● EXERCISE GOAL
Here are the records. Write out exactly the lines between the one holding "Online orders unavailable due to staff" and the one holding "provide social media", inclusive.
START AVAILABLE DATA
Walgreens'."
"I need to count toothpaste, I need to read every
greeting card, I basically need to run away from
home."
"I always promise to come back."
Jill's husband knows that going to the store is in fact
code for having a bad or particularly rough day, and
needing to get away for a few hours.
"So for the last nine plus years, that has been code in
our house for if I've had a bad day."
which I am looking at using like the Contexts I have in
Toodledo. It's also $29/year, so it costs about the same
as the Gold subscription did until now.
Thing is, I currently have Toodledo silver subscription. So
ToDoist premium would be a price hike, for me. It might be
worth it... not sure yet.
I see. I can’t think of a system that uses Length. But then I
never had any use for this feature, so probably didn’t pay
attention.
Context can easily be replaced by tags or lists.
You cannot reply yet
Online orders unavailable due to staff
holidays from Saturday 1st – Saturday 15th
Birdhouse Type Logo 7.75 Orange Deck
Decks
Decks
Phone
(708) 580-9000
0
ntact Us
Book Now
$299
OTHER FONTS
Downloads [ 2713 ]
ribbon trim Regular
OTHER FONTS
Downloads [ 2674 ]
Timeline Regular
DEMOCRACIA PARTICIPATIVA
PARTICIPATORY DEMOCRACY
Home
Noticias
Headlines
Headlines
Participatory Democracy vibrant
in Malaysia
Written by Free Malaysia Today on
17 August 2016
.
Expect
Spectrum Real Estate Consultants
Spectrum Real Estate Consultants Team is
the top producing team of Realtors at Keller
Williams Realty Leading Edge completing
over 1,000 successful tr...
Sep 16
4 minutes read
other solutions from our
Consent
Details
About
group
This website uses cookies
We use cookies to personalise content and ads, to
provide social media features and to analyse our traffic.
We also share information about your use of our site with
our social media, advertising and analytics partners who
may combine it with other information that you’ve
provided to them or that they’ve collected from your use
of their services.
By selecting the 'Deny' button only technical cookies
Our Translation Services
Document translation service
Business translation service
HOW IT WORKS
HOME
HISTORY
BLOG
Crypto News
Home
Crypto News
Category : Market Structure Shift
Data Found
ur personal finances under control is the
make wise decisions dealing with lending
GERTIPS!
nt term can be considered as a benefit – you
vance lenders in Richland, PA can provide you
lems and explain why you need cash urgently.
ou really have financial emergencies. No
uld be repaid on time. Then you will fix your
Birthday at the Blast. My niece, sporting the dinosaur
END AVAILABLE DATA
START AVAILABLE DATA
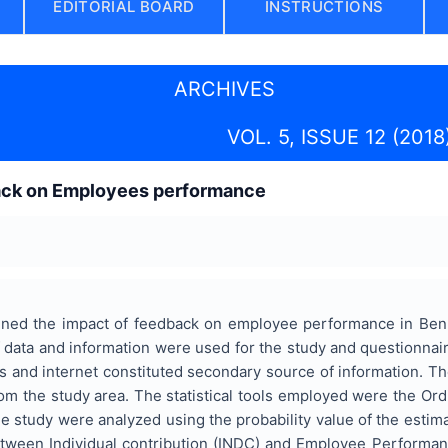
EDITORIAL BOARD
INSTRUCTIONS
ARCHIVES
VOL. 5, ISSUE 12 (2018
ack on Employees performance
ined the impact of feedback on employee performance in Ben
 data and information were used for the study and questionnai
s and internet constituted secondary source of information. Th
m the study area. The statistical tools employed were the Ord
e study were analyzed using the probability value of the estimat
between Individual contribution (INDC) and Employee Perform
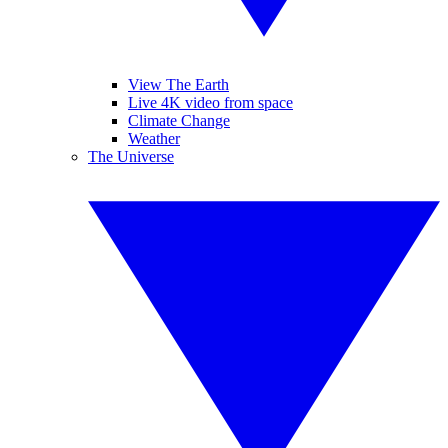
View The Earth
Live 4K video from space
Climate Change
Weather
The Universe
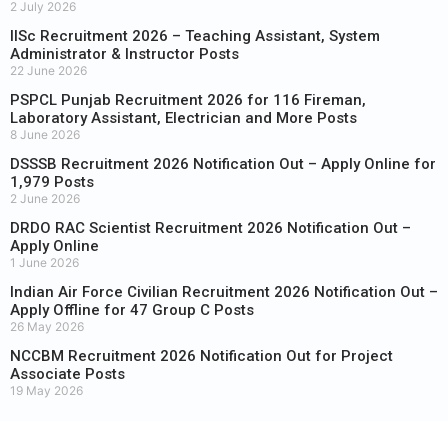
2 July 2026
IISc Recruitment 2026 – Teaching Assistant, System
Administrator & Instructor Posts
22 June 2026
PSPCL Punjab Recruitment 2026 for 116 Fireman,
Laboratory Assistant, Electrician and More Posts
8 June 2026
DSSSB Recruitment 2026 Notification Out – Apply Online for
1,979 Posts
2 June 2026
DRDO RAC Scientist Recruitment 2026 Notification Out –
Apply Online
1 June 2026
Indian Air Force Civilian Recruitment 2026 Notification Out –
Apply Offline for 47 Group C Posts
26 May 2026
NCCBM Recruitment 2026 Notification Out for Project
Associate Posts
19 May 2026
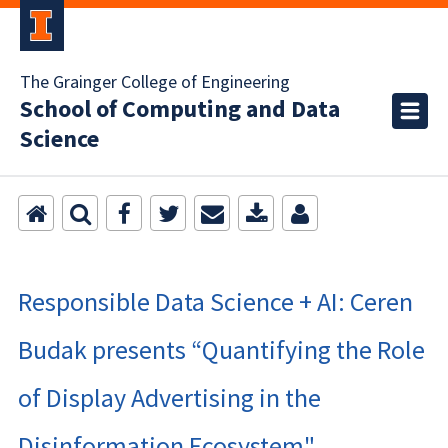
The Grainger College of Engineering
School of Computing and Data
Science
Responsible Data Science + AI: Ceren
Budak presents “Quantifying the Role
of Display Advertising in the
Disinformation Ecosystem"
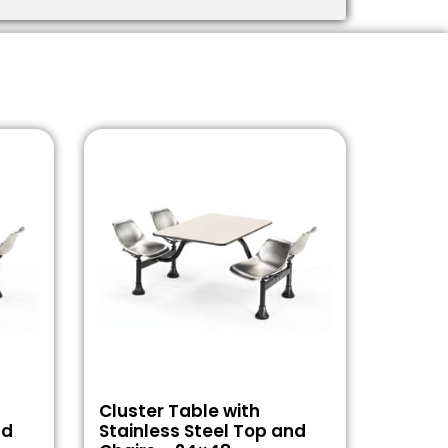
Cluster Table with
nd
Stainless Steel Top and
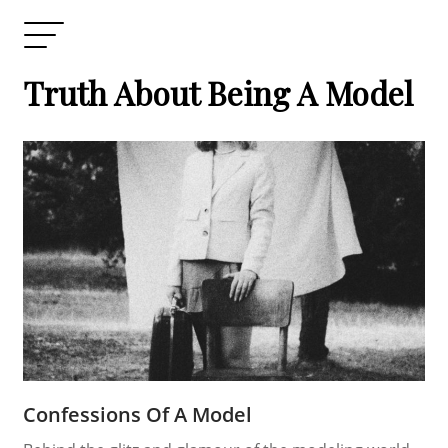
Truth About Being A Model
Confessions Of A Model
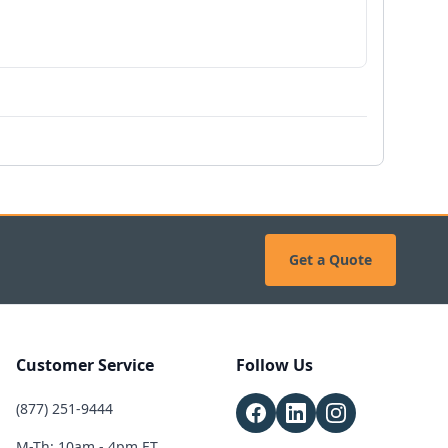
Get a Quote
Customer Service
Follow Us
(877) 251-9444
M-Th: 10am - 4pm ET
END AVAILABLE DATA
START AVAILABLE DATA
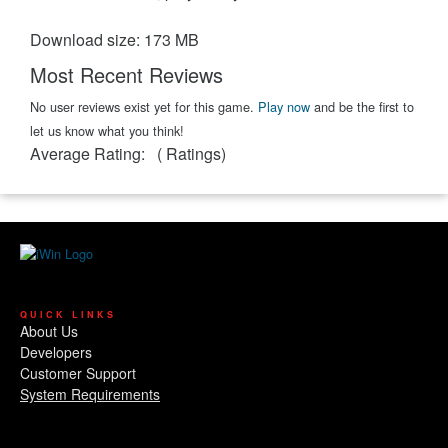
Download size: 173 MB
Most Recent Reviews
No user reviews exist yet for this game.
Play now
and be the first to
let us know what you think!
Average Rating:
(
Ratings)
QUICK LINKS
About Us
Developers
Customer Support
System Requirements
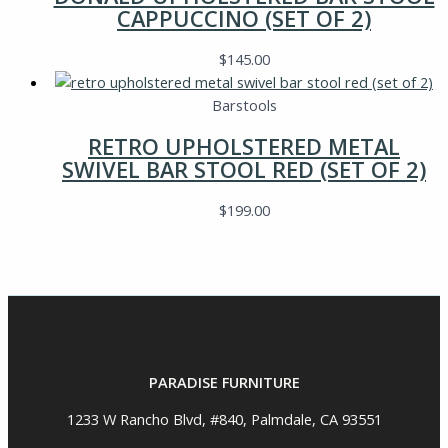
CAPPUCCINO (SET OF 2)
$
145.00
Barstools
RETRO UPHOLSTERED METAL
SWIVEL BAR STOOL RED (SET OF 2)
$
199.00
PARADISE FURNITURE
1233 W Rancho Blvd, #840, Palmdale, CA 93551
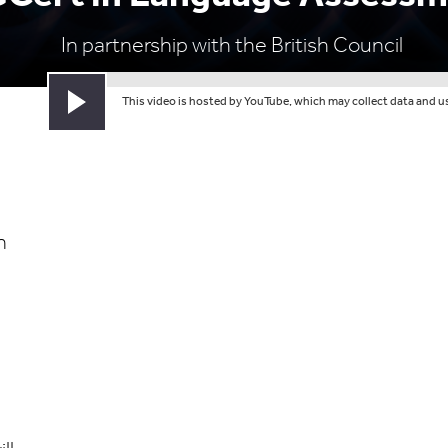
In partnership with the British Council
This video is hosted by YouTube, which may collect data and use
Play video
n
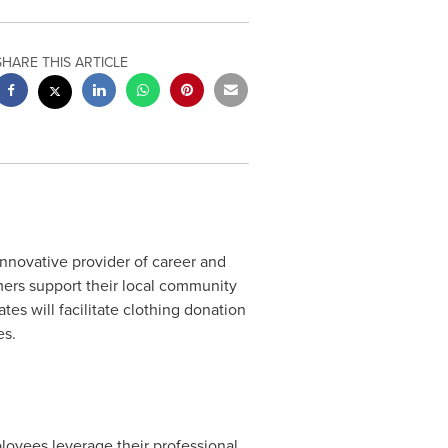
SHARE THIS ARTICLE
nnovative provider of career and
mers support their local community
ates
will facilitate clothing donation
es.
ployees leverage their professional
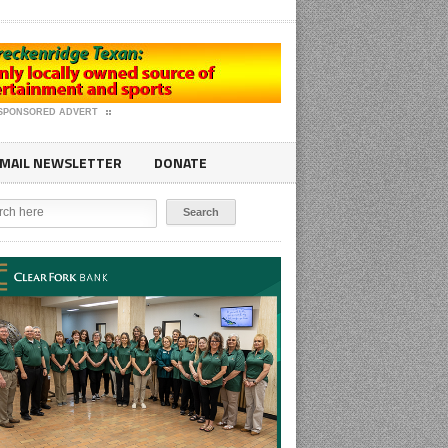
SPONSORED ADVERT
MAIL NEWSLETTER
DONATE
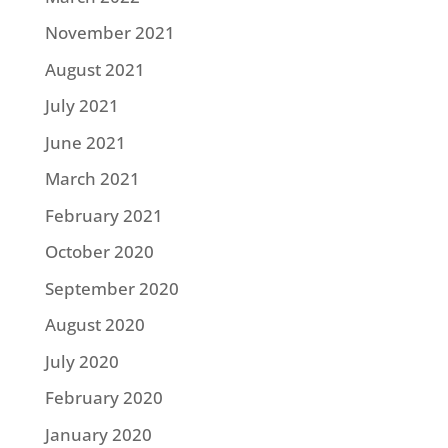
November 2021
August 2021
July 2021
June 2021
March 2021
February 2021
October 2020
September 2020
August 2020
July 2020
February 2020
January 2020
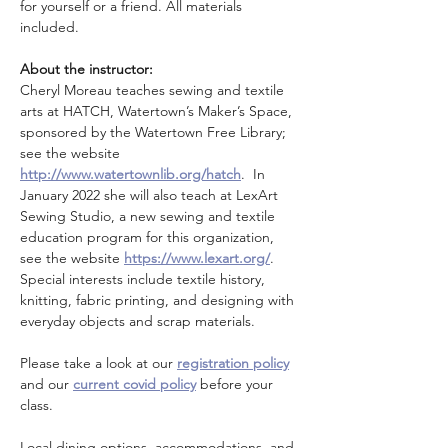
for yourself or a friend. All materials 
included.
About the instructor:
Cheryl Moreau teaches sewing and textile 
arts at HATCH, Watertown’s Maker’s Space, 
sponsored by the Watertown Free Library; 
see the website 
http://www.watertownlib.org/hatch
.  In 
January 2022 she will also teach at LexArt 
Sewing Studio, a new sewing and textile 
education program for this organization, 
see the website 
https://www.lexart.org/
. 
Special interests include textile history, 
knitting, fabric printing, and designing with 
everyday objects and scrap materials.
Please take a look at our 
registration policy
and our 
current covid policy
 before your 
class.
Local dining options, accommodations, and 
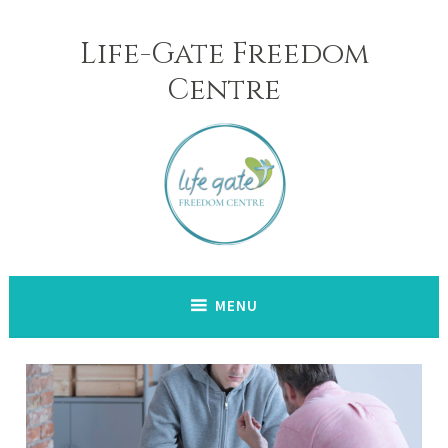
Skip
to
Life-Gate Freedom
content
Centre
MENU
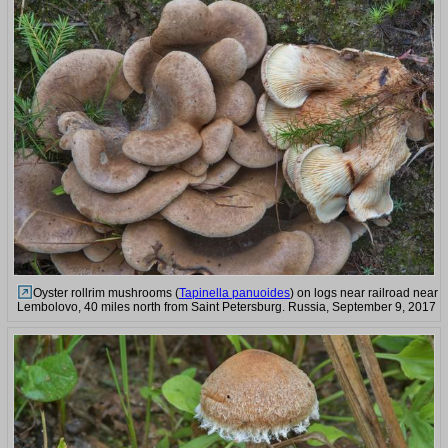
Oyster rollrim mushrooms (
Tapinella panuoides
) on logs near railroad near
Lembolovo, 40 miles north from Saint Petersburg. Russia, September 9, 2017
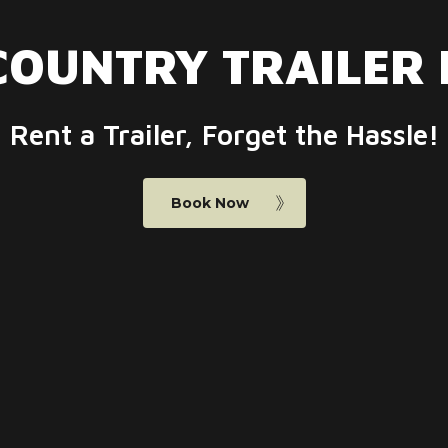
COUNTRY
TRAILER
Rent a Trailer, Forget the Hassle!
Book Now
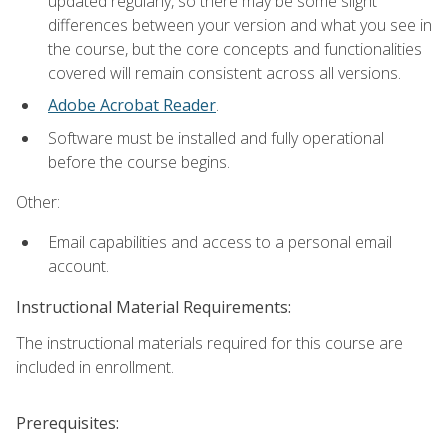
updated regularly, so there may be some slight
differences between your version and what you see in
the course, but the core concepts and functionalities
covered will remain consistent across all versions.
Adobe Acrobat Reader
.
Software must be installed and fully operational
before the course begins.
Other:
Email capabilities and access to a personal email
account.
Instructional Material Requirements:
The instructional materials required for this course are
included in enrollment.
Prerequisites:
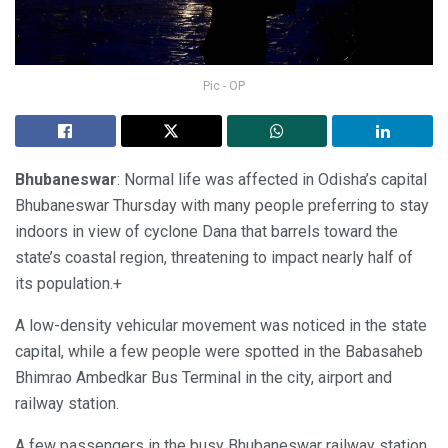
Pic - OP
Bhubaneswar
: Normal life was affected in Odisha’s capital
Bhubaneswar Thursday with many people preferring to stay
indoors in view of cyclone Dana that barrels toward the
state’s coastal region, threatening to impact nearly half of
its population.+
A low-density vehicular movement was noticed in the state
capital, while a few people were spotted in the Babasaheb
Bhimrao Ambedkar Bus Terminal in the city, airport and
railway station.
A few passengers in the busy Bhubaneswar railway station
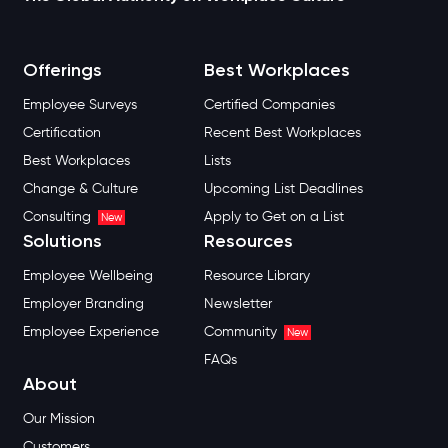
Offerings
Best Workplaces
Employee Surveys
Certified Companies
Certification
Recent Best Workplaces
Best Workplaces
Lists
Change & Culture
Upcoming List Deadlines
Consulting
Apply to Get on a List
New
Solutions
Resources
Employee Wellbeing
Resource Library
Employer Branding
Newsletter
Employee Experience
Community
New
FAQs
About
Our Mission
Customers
END AVAILABLE DATA
● REPLY
Online orders unavailable due to staff
holidays from Saturday 1st – Saturday 15th
Birdhouse Type Logo 7.75 Orange Deck
Decks
Decks
Phone
(708) 580-9000
0
ntact Us
Book Now
$299
OTHER FONTS
Downloads [ 2713 ]
ribbon trim Regular
OTHER FONTS
Downloads [ 2674 ]
Timeline Regular
DEMOCRACIA PARTICIPATIVA
PARTICIPATORY DEMOCRACY
Home
Noticias
Headlines
Headlines
Participatory Democracy vibrant
in Malaysia
Written by Free Malaysia Today on
17 August 2016
.
Expect
Spectrum Real Estate Consultants
Spectrum Real Estate Consultants Team is
the top producing team of Realtors at Keller
Williams Realty Leading Edge completing
over 1,000 successful tr...
Sep 16
4 minutes read
other solutions from our
Consent
Details
About
group
This website uses cookies
We use cookies to personalise content and ads, to
provide social media features and to analyse our traffic.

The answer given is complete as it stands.